A Whale of a Time

no pictures or video yet, as we’re only sneaking out updates over the international phone plan! So use your imaginations, good people…

Ravenswing comes to you tonight from the LOVELY anchorage off La Cruz, in Banderas Bay (Puerto Vallarta). Carlos, Rick and I made the crossing from Cabo in about 52 hours, with 292 nautical miles sailed.  By turning around and waiting out that big blow from the north, we set ourselves up for a slow ride behind that system. And in this case, that’s not a bad thing. The ride across from Baja to mainland Mexico was all done under full mainsail, and back and forth between the big blue reacher and the working jib. The wind models showed we’d have some good reaching, but mostly it was heading upwind in light breezes. We had about ten hours of dead calm, and found our motoring groove with the outboard at 3800 rpm, main sheeted down tight, motor sailing at about 4.5 to 5 kts. It’s very fuel efficient, and the shallow-pitch propellor won’t really push Ravenswing much faster. The last 30 miles in to Punta Mita were painfully slow this morning, but once inside the bay the wind came up for a glory reach for the ten miles to the anchorage.

Rick and I are kind of food snobs, and this was a pleasure cruise. So we ate well. He baked fresh cornbread and cinnamon rolls. I cooked a delicious orzo / grilled chicken / multi-veggie pilaf, etc etc etc. Carlos had said PBJs would be fine, but we scoffed at that and he ate like a king. There was plenty of time to do the dishes.

The welcome was warm here, featuring a great reunion with west coast sailing star Paul of J-World. Some of you know I’ve been a big fan of his F31 Sally Lightfoot, then Contour 34 Orange, then the awesome Vanishing Girl he stole off of Sunsail :). But tonight we saw a beautiful thing… Paul sailing up to us on his new Wharram cat, effortlessly single handing, anchoring up for a night aboard. Can’t wait to paddle board over and check out that boat in the morning. He kayaked over with Geronimo, a boat dog that really needs to meet Brizo’s Bella. Kinda jealous of these guys figuring out the ocean dogs!  And we’re so proud of Paul’s expanding sailing career, including a recent stretch of sailing 7,000 ocean miles in just three months covering major ocean race events and deliveries. Very lucky to have this guy willing to show Ravenswing the ropes in Banderas Bay.

I’d say the best thing about the past ten days afloat has been the wildlife. Whale sightings have become ho-hum. Oh yea, there goes another humpback. Yes her tail is fabulous. And that one that just spyglassed up and made a huge splash a quarter mile over. At one point you didn’t bother looking if someone called one out on the other side of the boat where you’d have to sit up or turn around. While I slept yesterday the other guys saw a large dolphin pod. We were going too slow to entice the swimmers in to bow surfing, but still just being among them is cool. I have to make a report to the Turtle Girls from the HaHa, as I counted a dozen turtles across four species this week. The birds have been amazing, especially the blue footed boobies who are very curious around the sailboat rig. Off Punta Mita today they were dive-bombing fish right next to the boat. quite exciting.

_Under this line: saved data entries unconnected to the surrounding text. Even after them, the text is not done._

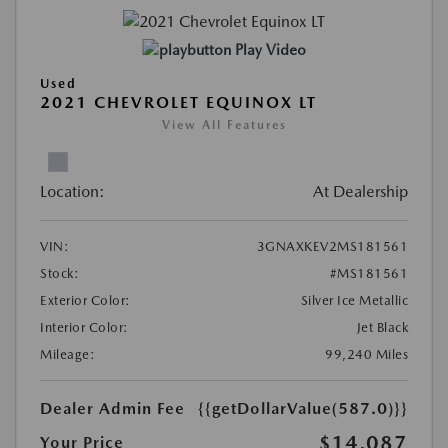
Play Video
Used
2021 CHEVROLET EQUINOX LT
View All Features
Location:
At Dealership
VIN:
3GNAXKEV2MS181561
Stock:
#MS181561
Exterior Color:
Silver Ice Metallic
Interior Color:
Jet Black
Mileage:
99,240 Miles
Dealer Admin Fee
{{getDollarValue(587.0)}}
$14,087
Your Price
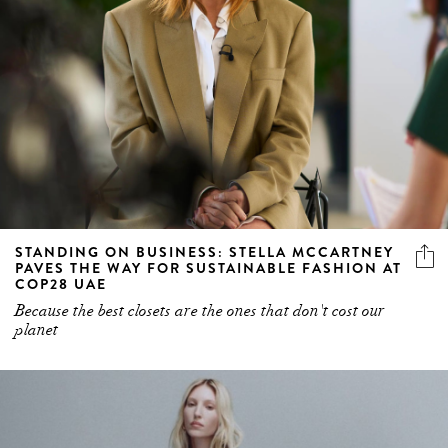
STANDING ON BUSINESS: STELLA MCCARTNEY
PAVES THE WAY FOR SUSTAINABLE FASHION AT
COP28 UAE
Because the best closets are the ones that don't cost our
planet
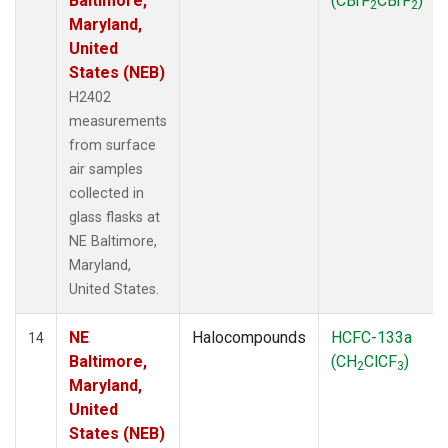
Baltimore,
(CBrF
CBrF
)
2
2
Maryland,
United
States (NEB)
H2402
measurements
from surface
air samples
collected in
glass flasks at
NE Baltimore,
Maryland,
United States.
NE
Halocompounds
HCFC-133a
14
Baltimore,
(CH
ClCF
)
2
3
Maryland,
United
States (NEB)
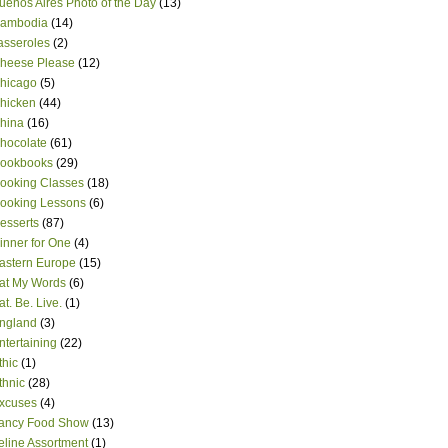
uenos Aires Photo of the Day
(13)
ambodia
(14)
asseroles
(2)
heese Please
(12)
hicago
(5)
hicken
(44)
hina
(16)
hocolate
(61)
ookbooks
(29)
ooking Classes
(18)
ooking Lessons
(6)
esserts
(87)
inner for One
(4)
astern Europe
(15)
at My Words
(6)
at. Be. Live.
(1)
ngland
(3)
ntertaining
(22)
thic
(1)
thnic
(28)
xcuses
(4)
ancy Food Show
(13)
eline Assortment
(1)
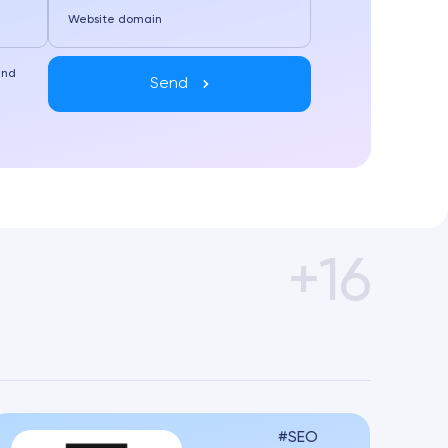
Website domain
and
Send
+16
SEO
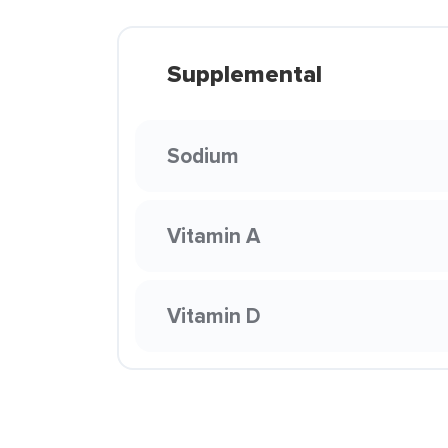
Supplemental
Sodium
Vitamin A
Vitamin D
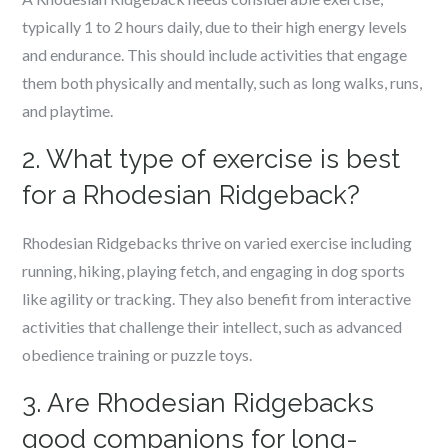
typically 1 to 2 hours daily, due to their high energy levels
and endurance. This should include activities that engage
them both physically and mentally, such as long walks, runs,
and playtime.
2. What type of exercise is best
for a Rhodesian Ridgeback?
Rhodesian Ridgebacks thrive on varied exercise including
running, hiking, playing fetch, and engaging in dog sports
like agility or tracking. They also benefit from interactive
activities that challenge their intellect, such as advanced
obedience training or puzzle toys.
3. Are Rhodesian Ridgebacks
good companions for long-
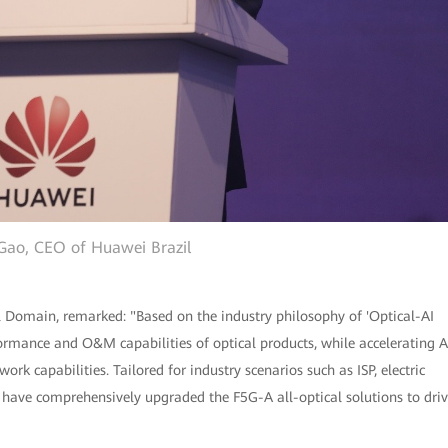
Gao, CEO of Huawei Brazil
l Domain, remarked: "Based on the industry philosophy of 'Optical-AI
rmance and O&M capabilities of optical products, while accelerating A
rk capabilities. Tailored for industry scenarios such as ISP, electric
 have comprehensively upgraded the F5G-A all-optical solutions to dri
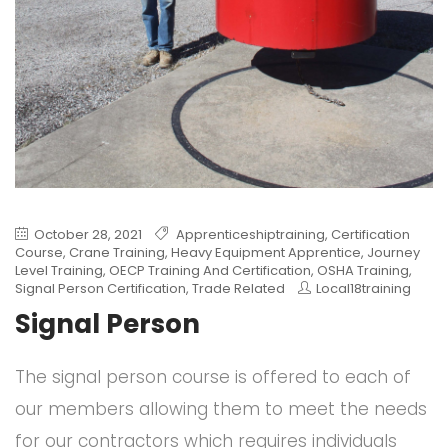
October 28, 2021
Apprenticeshiptraining
,
Certification
Course
,
Crane Training
,
Heavy Equipment Apprentice
,
Journey
Level Training
,
OECP Training And Certification
,
OSHA Training
,
Signal Person Certification
,
Trade Related
Local18training
Signal Person
The signal person course is offered to each of
our members allowing them to meet the needs
for our contractors which requires individuals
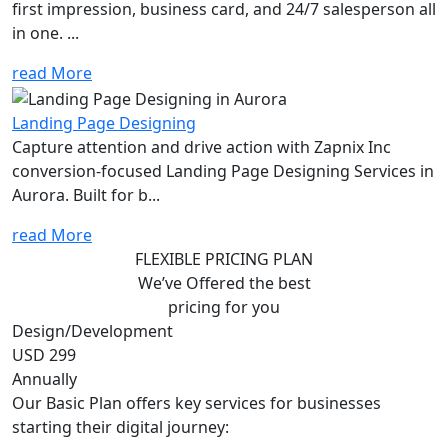
first impression, business card, and 24/7 salesperson all
in one. ...
read More
Landing Page Designing
Capture attention and drive action with Zapnix Inc
conversion-focused Landing Page Designing Services in
Aurora. Built for b...
read More
FLEXIBLE PRICING PLAN
We’ve Offered the best
pricing for you
Design/Development
USD 299
Annually
Our Basic Plan offers key services for businesses
starting their digital journey:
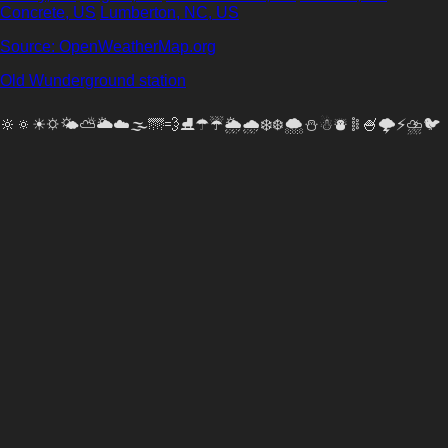
Concrete, US
Lumberton, NC, US
Source: OpenWeatherMap.org
Old Wunderground station
🔆🔅☀🌣🌤⛅🌥☁🌫🌁💨⛸☂☔🌦🌧❄❆🌨⛄☃⛇𐄟🍧🌩️⚡⛈🐦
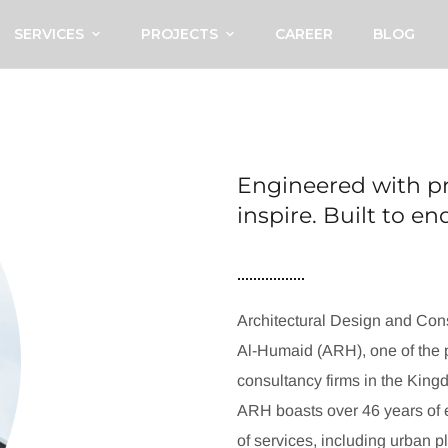
SERVICES
PROJECTS
CAREER
BLOG
Engineered with pr
inspire. Built to e
Architectural Design and Cons
Al-Humaid (ARH), one of the p
consultancy firms in the King
ARH boasts over 46 years of e
of services, including urban p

No fish caught this leg. We lost one lure, a smaller one, so Carlos sleeps well thinking the big one just got away.

Knowing it was going to be a mellow, light wind trip I asked the guys to go against their preference for two-on-deck and instead take single-person 4 hour shifts. On this short passage, Carlos had 8am & 8pm, Rick had 4am & 4pm, and I took midnight and noon. So we each had 8 hours off at a time, and basically zero sail change awakenings, which felt like a luxury cruise to me. Coming on at midnight last night, I found the boat doing 4-5 knots upwind in perhaps 5 knots of variable breeze. With a huge full moon and mostly flat sea, it was an amazing opportunity to creep around the boat doing everything possible to squeeze another knot of boat speed. Lots of sail trim experimentation, and things like moving gas and water jugs to leeward, trying to roll the windward hull up out of the water (yea fboaters, we were going that slowly). I know we’ve got doubters out there, but our Leneman delta-vee mainsheet / traveler single line setup was fabulous this trip, both in controlling the huge apparent wind Thursday and tweaking in light airs this weekend. This was the first time to really work on her light air sailing and that was a lot of fun. Even at 3am.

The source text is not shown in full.